S’agissant de l’exigence du commencement de la transition avant la puberté, le Tribunal constate qu’elle poursuit l’objectif légitime au sens du décret de 2008 d’« assurer l’équité dans les compétions féminines sportives ».
En revanche, en ce qui concerne la question de savoir si un tel moyen est approprié, le Tribunal répond par la négative en constatant qu’il « n’est pas scientifiquement établi que les compétitions féminines de cyclisme qui accueillent tant des femmes cisgenres que des femmes transgenres posent un problème d’équité sportive », ce qui constitue donc une discrimination contraire au décret de 2008.
En outre, à supposer qu’un tel moyen puisse être considéré comme approprié, le Tribunal estime qu’il ne peut être considéré comme un moyen nécessaire pour atteindre l’objectif poursuivi en ce qu’il existe des mesures moins attentatoires au droit à l’épanouissement personnel des personnes transgenre garanti par l’article 8 de la Convention européenne des droits de l’homme. En effet, il est particulièrement attentatoire d’exiger d’avoir entamé sa transition avant la puberté, c’est-à-dire avant douze ans, âge auquel personne ne dispose de la maturité nécessaire à cet égard. Le Tribunal estime donc que la condition de n’avoir « connu ‘aucun stade de la puberté masculine au-delà du stade 2 de Tanner ou après l’âge de 12 ans (selon la première de ces éventualités)’ pour atteindre son but d’assurer l’équité dans les compétitions féminines de cyclisme est irréaliste et aboutit en définitive à exclure toutes les femmes transgenres desdites compétitions ». Selon le tribunal, cette condition va au-delà de ce qui est nécessaire pour réaliser le but poursuivi et constitue une discrimination contraire au décret de 2008.

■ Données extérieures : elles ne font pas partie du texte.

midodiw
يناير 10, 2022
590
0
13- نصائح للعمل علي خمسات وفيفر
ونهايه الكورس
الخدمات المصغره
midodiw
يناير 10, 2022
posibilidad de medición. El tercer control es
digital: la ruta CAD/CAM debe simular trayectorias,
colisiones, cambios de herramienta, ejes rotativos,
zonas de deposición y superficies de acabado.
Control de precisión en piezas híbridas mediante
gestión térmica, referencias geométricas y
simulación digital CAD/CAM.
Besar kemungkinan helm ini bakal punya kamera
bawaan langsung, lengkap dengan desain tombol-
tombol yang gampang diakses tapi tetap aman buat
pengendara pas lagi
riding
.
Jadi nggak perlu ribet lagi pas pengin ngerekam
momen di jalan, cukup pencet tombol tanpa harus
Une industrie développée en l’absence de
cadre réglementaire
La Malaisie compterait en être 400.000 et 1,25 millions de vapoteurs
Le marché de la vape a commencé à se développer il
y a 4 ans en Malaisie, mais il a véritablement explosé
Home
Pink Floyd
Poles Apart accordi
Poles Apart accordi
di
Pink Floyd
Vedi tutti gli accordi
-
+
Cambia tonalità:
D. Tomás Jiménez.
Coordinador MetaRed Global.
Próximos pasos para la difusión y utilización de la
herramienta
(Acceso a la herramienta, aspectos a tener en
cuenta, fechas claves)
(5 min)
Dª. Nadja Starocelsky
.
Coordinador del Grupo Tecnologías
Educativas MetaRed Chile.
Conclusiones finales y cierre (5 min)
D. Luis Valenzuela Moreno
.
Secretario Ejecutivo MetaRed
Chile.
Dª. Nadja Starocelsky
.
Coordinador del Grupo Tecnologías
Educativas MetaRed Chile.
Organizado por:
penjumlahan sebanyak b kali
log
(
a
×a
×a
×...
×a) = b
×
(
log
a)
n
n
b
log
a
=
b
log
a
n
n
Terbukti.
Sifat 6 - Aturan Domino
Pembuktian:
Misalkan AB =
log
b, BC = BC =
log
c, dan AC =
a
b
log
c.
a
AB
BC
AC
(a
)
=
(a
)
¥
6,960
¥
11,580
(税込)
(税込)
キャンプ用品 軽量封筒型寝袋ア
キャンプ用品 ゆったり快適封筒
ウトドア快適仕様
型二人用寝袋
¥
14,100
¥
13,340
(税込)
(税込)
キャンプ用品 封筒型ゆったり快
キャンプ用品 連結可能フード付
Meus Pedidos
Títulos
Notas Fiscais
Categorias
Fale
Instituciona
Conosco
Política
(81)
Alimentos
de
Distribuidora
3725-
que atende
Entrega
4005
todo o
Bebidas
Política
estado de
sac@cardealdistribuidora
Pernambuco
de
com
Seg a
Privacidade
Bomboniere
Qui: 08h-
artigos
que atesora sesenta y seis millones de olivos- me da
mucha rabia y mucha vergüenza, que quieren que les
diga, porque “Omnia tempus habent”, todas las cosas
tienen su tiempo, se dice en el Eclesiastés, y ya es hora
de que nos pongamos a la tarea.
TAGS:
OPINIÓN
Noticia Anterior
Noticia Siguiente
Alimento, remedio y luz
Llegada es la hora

En conséquence, le tribunal de première instance ordonne la cessation de la discrimination et condamne la fédération cycliste défenderesse à verser une indemnisation à la cycliste demanderesse.
Les droits de l’enfant également concernés
9. Si cette décision est inédite et constitue une étape importante dans la lutte contre les discriminations subies par les personnes transgenre – en l’occurrence dans le milieu sportif –, elle est également essentielle en matière de protection des droits de l’enfant.
En effet, les règles prévues par l’Union cycliste internationale sont particulièrement insécurisantes – voire dangereuses – en ce qu’elles exigent d’interrompre le processus de puberté avant-même qu’il ait commencé. Une telle exigence est en outre à contre-courant des recommandations actuelles des droits humains, qui prônent l’évitement des traitements forcés de chirurgie de conversion ou de conformation sexuelle sur les enfants.